The alternative on which the new competition is based comes from Hector Levesque, Professor of Computer Science at the University of Toronto, and winner of the 2013 IJCAI Award for Research Excellence for his work on a variety of topics in knowledge representation and reasoning. He called it the Winograd Schema Challenge as it elaborates ideas from Terry Winograd who is known for developing an AI-based framework for understanding natural language.
In his 2011 paper Levesque states:
Like the the original [Turing test] it involves responding to typed English sentences, and English-speaking adults will have no difficulty with it. Unlike the original, the subject is not required to engage in a conversation and fool an interrogator into believing she is dealingwith a person. Moreover, the test is arranged in such a way that having full access to a large corpus of English text might not help much. Finally, the interrogator or a third party will be able to decide unambiguously after a few minutes whether or not a subject has passed the test.

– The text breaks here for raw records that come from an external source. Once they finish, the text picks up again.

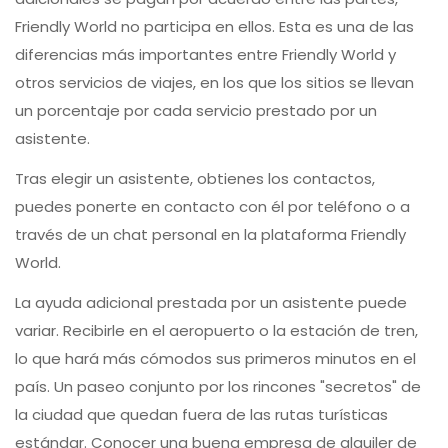
Friendly World no participa en ellos. Esta es una de las
diferencias más importantes entre Friendly World y
otros servicios de viajes, en los que los sitios se llevan
un porcentaje por cada servicio prestado por un
asistente.
Tras elegir un asistente, obtienes los contactos,
puedes ponerte en contacto con él por teléfono o a
través de un chat personal en la plataforma Friendly
World.
La ayuda adicional prestada por un asistente puede
variar. Recibirle en el aeropuerto o la estación de tren,
lo que hará más cómodos sus primeros minutos en el
país. Un paseo conjunto por los rincones "secretos" de
la ciudad que quedan fuera de las rutas turísticas
estándar. Conocer una buena empresa de alquiler de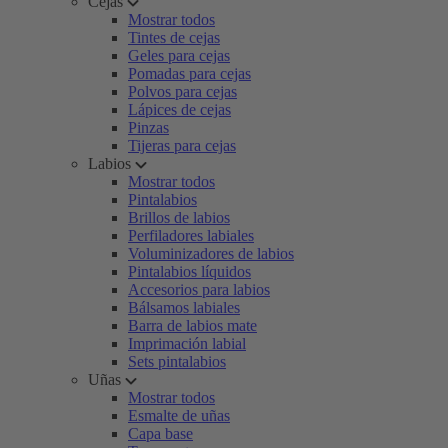
Cejas
Mostrar todos
Tintes de cejas
Geles para cejas
Pomadas para cejas
Polvos para cejas
Lápices de cejas
Pinzas
Tijeras para cejas
Labios
Mostrar todos
Pintalabios
Brillos de labios
Perfiladores labiales
Voluminizadores de labios
Pintalabios líquidos
Accesorios para labios
Bálsamos labiales
Barra de labios mate
Imprimación labial
Sets pintalabios
Uñas
Mostrar todos
Esmalte de uñas
Capa base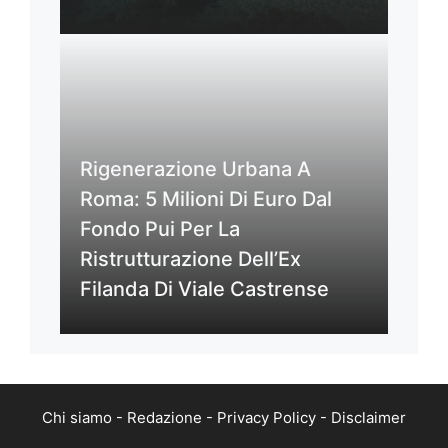
Rigenerazione Urbana A
Roma: 5 Milioni Di Euro Dal
Fondo Pui Per La
Ristrutturazione Dell’Ex
Filanda Di Viale Castrense
Chi siamo
-
Redazione
-
Privacy Policy
-
Disclaimer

As a example of a Winograd Schema question, consider the following:
The trophy would not fit in the brown suitcase because it was too big. What was too big? Answer 0: trophy / Answer 1: suitcase
This is an ambiguous question because "it" could refer either to the trophy or to the suitcase. The "right" answer is immediately obvious to a human who will draw on knowledge about the relatives sizes of suitcases and trophies and it is probably not subtle enough to fool a computer.

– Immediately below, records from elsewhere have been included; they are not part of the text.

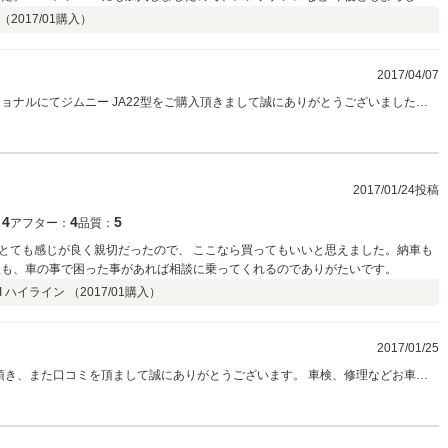
 （
2017/01
購入）
2017/04/07
ョナルにてジムニー JA22型をご購入頂きまして誠にありがとうございました。
ように今後のアフターもフルサポートさせて頂きますので今後ともよろしくお願
2017/01/24投稿
4
4
5
：
アフター：
品質：
とても感じが良く親切だったので、 ここなら買ってもいいと思えました。納車も
後も、車の事で困った事があれば相談に乗ってくれるのでありがたいです。
I ハイライン （
2017/01
購入）
2017/01/25
リンクインターナショナルをよろしくお願い致します。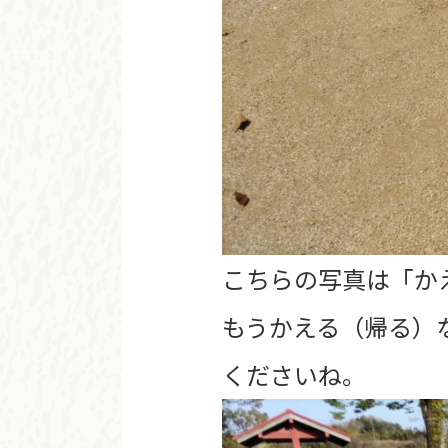
こちらの写真は「か
もうかえる（帰る）
くださいね。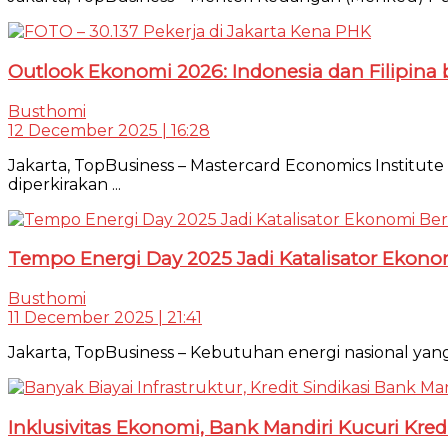
Outlook Ekonomi 2026: Indonesia dan Filipina
Busthomi
12 December 2025 | 16:28
Jakarta, TopBusiness – Mastercard Economics Institu
diperkirakan ...
Tempo Energi Day 2025 Jadi Katalisator Ekono
Busthomi
11 December 2025 | 21:41
Jakarta, TopBusiness – Kebutuhan energi nasional yan
Inklusivitas Ekonomi, Bank Mandiri Kucuri Kr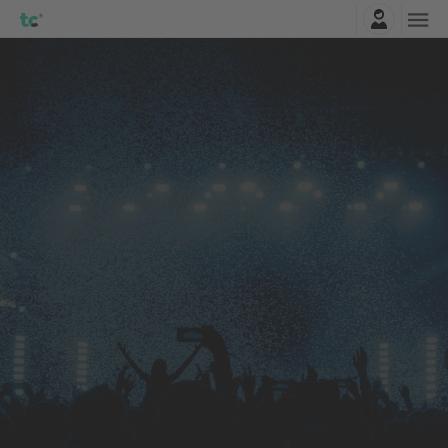
Logga in
St. Lucia
biljetter
AUG.
Columbus, United States
16
St. Lucia
SÖN
KÖP BILJETTER NU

But others are more subtle.
Consider the example derived from Winograd':
The town councillors refused to give the angry demonstrators a permit because they feared violence.Who feared violence?
Levesque has four rules for producing suitable sentences and their questions:
Two parties are mentioned in a sentence by noun phrases. They can be two males, two females, two inanimate objects or two groups of people or objects.

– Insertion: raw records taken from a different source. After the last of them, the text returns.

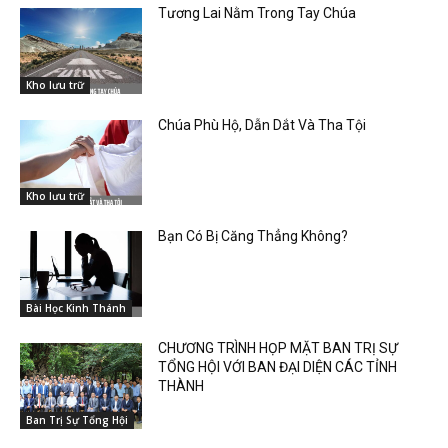
Tương Lai Nằm Trong Tay Chúa
Kho lưu trữ
Chúa Phù Hộ, Dẫn Dắt Và Tha Tội
Kho lưu trữ
Bạn Có Bị Căng Thẳng Không?
Bài Học Kinh Thánh
CHƯƠNG TRÌNH HỌP MẶT BAN TRỊ SỰ
TỔNG HỘI VỚI BAN ĐẠI DIỆN CÁC TỈNH
THÀNH
Ban Trị Sự Tổng Hội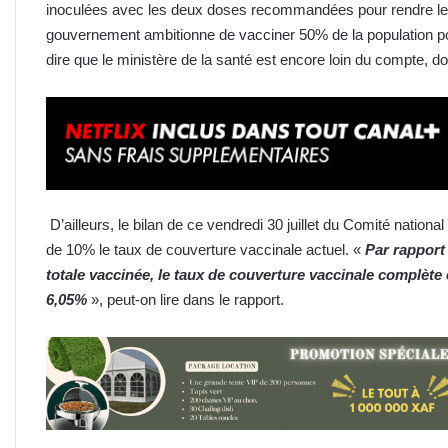
inoculées avec les deux doses recommandées pour rendre le v
gouvernement ambitionne de vacciner 50% de la population pou
dire que le ministère de la santé est encore loin du compte, do
D’ailleurs, le bilan de ce vendredi 30 juillet du Comité nation
de 10% le taux de couverture vaccinale actuel. «
Par rapport
totale vaccinée, le taux de couverture vaccinale complète 
6,05%
», peut-on lire dans le rapport.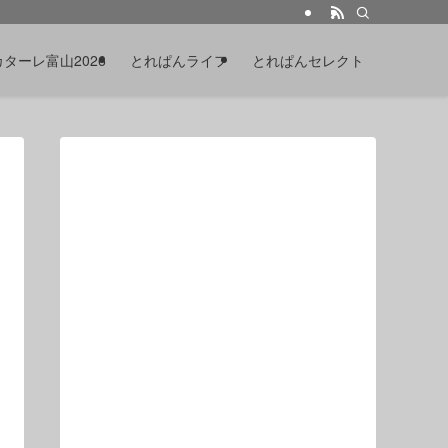
カターレ富山2026
とれぱんライフ
とれぱんセレクト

A pronoun or possessive adjective is used in the sentence in reference to one of the parties, but is also of the right sort for the second party. In the case of males, it is "he/him/his"; for females, it is "she/her/her" for inanimate object it is "it/it/its," and for groups it is "they/them/their."
The question involves determining the referent of the pronoun or possessive adjective. Answer 0 is always the first party mentioned in the sentence (but repeated from the sentence for clarity), and Answer 1 is the second party.
There is a word (called the special word) that appears in the sentence and possibly the question. When it is replaced by another word (called the alternate word), everything still makes perfect sense, but the answer changes.
To see how the final rule introduces complexity when the words are not opposites like "big" and "small" consider:
Paul tried to call George on the phone, but he was not __ Who was not __? Answer 0: Paul / Answer 1: George special: successful / alternate: available
For the annual competition, which is open to individuals or teams, the test will consist of at least 40 Winograd Schemas, with a non-repetitive set of test questions supplied each year.
The 2015 Commonsense Reasoning Symposium, to be held at the AAAI Spring Symposium at Stanford from March 23-25, 2015, will include a special session for presentations and discussions on progress and issues related to the Winograd Schema Challenge.
The new test sounds as if it might be more difficult than the current chatbot-oriented circus, but as it is formulated it is more specific. With only 40 Winograd schemas it seems very likely that a look up approach can be invented leading to just another collection of "chatbots" targeted at particular types of language analysis. Language does sometimes embody the full range of human intelligence, but whenever it is restricted it becomes possible to reproduce it without mastering AI.